After someone broke into her mother’s house for the third time, Amanda Laurie decided to take steps to reduce crime in her neighborhood.
“Neighbors need to get involved, because it’s just getting too much,” she said.
The Ada woman and her neighbor, Sue Harmon, attended a Neighborhood Watch meeting Thursday because they wanted to make their part of town safer. The city of Ada hosted the meeting at the Chickasaw Community Center, which offered people tips for starting a Neighborhood Watch group in their area.
Neighborhood Watch serves as the eyes and ears for the Ada Police Department and other law enforcement agencies, said Assistant Police Chief Maj. Tracy Jackson.
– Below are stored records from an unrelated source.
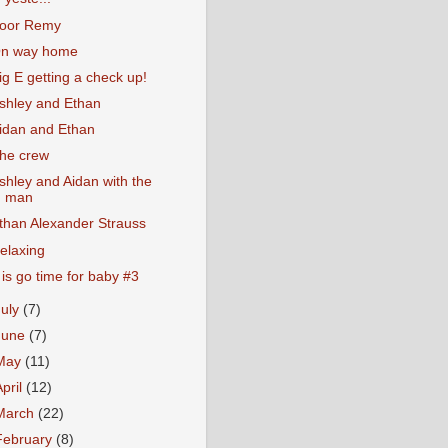
oor Remy
n way home
ig E getting a check up!
shley and Ethan
idan and Ethan
he crew
shley and Aidan with the
man
than Alexander Strauss
elaxing
t is go time for baby #3
July
(7)
June
(7)
May
(11)
April
(12)
March
(22)
February
(8)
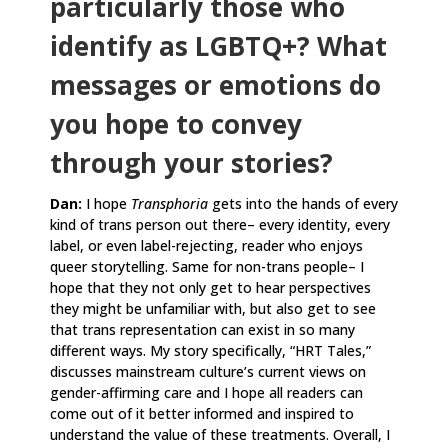
particularly those who
identify as LGBTQ+? What
messages or emotions do
you hope to convey
through your stories?
Dan:
I hope
Transphoria
gets into the hands of every
kind of trans person out there– every identity, every
label, or even label-rejecting, reader who enjoys
queer storytelling. Same for non-trans people– I
hope that they not only get to hear perspectives
they might be unfamiliar with, but also get to see
that trans representation can exist in so many
different ways. My story specifically, “HRT Tales,”
discusses mainstream culture’s current views on
gender-affirming care and I hope all readers can
come out of it better informed and inspired to
understand the value of these treatments. Overall, I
“We can’t be everywhere all the time,” he said. “That’s why it’s important for us to work together, and what we do is help you.”
Jackson offered the following tips for running a Neighborhood Watch group, which brings residents and law enforcement agencies together to discourage crime and make neighborhoods safer:
• Understand that the group requires motivation and commitment, and don’t be offended if some your neighbors aren’t interested in participating.
• Invite law enforcement agencies to the group’s meetings.
• Take detailed notes on any suspicious activity in the area, especially if it occurs over and over. Those notes should include the date and time of the incident, a description of the people involved and information about their vehicle.
• Notify the group’s spokesperson about the incident he or she can contact the appropriate law enforcement agency.
Jackson said people who live in Byng, Latta or other towns can form their own Neighborhood Watch groups.
Ada Police Capt. Jason Potter said Ada has two active groups, and their biggest hurdle in the beginning was realizing that solving their area’s problems will take time.
“You’re not going to be able to say, ‘That’s a drug house,’” he said. “You’re not going to be able to go kick the door in and take everybody to jail. We have rules and regulations that we have to follow.”
Heath Miller of the District 22 Drug Task Force said people interested in starting a Neighborhood Watch group should get the ball rolling before their part of town starts experiencing problems. He added that people who participate in those groups can play key roles in reducing crime in their area.
“You know your neighborhood better than any of us,” he said.
Following the meeting, Laurie said she was planning to start a group for her area.
“Absolutely,” she said.
City offiicials will keep a list of Neighborhood Watch groups and their spokespeople, which list will make it easier for the groups to communicate with the city when necessary. The city will also provide free Neighborhood Watch signs and post them in participating neighborhoods.